One of the factors that is most taken into account when forecasting the future behavior of the gold price is interest rates. For this reason, it is said that the metal market lives pending the decisions of the Federal Reserve, the body that determines the monetary policy of the United States. And gold, let’s not forget, is denominated in dollars, so it’s more influenced by that. In this post we are going to explain how this relationship works.
The basic principle is that gold and interest rates are inversely related , such that when rates go up, the price of gold goes down, and when rates go down, gold goes up.
Why is this supposed to happen? When interest rates rise is when the economy is doing well , consumers want consumer loans, companies expand their business, more cash is available and more spending is undertaken.
In these situations, central banks and financial institutions increase their profits, since they get a higher return on the money they lend.
What Does Gold Do When Rates Rise?
The theory goes that in times of economic prosperity, the attraction of a safe haven asset like gold diminishes. In addition, interest rates drive the currency (the dollar, in this case), so in the short term the price of gold falls.
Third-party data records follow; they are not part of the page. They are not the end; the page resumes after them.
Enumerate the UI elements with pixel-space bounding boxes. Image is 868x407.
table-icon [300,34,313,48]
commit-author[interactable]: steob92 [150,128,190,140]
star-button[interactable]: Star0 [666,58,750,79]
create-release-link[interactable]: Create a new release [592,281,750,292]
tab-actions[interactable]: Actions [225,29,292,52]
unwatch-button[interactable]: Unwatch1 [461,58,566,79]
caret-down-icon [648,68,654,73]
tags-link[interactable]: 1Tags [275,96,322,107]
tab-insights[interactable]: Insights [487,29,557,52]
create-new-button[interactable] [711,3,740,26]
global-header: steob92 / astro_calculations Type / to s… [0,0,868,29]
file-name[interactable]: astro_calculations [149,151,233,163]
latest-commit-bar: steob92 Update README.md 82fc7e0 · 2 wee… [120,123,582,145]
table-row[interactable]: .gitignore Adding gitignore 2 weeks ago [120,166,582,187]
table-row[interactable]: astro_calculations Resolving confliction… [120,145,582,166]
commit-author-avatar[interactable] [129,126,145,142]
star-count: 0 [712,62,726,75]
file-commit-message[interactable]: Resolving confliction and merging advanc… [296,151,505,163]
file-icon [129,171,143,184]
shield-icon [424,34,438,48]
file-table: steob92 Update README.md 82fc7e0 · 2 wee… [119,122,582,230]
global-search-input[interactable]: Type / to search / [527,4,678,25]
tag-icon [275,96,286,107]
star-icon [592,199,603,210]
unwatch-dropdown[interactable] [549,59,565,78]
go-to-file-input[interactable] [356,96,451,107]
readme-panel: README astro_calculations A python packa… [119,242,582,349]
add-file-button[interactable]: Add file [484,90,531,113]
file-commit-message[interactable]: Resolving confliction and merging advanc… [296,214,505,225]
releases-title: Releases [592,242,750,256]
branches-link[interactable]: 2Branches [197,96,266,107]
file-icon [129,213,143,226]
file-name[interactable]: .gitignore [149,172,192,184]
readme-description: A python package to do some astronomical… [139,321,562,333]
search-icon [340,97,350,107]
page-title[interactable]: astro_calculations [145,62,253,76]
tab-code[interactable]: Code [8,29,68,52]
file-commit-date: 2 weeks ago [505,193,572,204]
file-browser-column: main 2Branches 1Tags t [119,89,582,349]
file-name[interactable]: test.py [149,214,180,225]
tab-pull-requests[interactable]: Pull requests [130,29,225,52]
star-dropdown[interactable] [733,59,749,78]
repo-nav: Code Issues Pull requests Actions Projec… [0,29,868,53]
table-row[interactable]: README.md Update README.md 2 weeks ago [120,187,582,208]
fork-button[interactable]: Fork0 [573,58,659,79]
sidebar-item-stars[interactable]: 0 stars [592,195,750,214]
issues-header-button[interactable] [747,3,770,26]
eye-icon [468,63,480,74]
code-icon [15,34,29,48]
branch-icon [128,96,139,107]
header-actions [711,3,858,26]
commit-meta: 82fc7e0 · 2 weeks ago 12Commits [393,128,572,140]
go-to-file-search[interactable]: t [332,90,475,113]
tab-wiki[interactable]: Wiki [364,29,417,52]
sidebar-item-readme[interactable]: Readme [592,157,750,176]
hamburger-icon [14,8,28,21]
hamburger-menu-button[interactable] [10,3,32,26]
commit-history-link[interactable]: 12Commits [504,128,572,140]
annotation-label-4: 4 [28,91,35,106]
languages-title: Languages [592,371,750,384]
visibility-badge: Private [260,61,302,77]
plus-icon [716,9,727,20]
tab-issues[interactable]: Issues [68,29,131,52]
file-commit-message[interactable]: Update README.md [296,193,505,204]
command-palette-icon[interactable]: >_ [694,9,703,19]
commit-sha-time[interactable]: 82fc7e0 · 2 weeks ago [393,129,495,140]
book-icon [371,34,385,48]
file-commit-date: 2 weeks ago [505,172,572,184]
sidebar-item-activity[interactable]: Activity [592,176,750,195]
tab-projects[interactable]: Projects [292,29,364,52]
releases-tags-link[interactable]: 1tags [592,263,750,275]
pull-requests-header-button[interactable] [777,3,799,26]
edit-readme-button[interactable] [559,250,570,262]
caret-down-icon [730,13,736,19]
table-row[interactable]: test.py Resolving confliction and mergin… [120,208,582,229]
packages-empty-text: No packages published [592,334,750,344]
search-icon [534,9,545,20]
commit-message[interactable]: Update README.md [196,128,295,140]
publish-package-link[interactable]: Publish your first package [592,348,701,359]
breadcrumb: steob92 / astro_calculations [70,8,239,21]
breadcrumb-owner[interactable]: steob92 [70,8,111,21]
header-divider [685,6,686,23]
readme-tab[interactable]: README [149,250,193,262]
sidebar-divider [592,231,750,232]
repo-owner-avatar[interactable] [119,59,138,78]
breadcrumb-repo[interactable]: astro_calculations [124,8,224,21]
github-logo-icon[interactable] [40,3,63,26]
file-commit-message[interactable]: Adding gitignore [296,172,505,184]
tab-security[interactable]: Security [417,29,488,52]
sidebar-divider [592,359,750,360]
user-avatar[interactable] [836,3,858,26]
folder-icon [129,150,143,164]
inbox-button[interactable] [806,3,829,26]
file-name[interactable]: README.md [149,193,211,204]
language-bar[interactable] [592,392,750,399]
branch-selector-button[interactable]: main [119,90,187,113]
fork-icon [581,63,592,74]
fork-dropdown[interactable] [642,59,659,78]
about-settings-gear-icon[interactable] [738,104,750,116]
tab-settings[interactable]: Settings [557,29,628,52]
This is a commonly accepted theory, although it is necessary to be precise: in times of economic prosperity, in many countries (especially in Asia), the consumption of gold increases, either in bullion or in jewelry, since citizens have a greater economic surplus.
It is also often said that gold falls when rates rise, since the so-called opportunity cost of owning the metal increases : that is, the investor earns more with other assets that offer higher returns thanks to the rise in interest rates .
This is the case, for example, of bonds, whose remuneration increases when interest rates rise, making them more attractive to investors than gold.
And When Do They Go Down?
Conversely, when interest rates fall, they reflect a situation in which confidence in the economy is reduced and growth slows.
This slowdown affects the cost of living, wage growth, employment and the value of the currency.
Investors are flocking to gold as a safe haven these days, for a number of reasons:
- It constitutes a protection of the patrimony against inflation, since it allows to maintain the purchasing power.
- It is the safe haven asset par excellence, since it does not entail responsibility on the part of anyone and has immediate liquidity , at any time and place.
The opportunity cost of owning gold instead of other assets is reduced as bond yields fall even to zero due to lower interest rates, so gold gains comparatively.
What Happens Right Now With The Types?
The Federal Reserve has decided in its last meetings to keep rates close to zero, due to the deterioration of economic indicators in the United States, due to the impact of the Covid-19 pandemic.
In fact, in one of his last public interventions, the president of this body, Jerome Powell , assured that the rates would remain at 0% until at least 2022 , since an economic recovery of the country is not expected before that date.
According to analysts, this is one of the reasons why the price of gold remains well above $1,700 an ounce these days.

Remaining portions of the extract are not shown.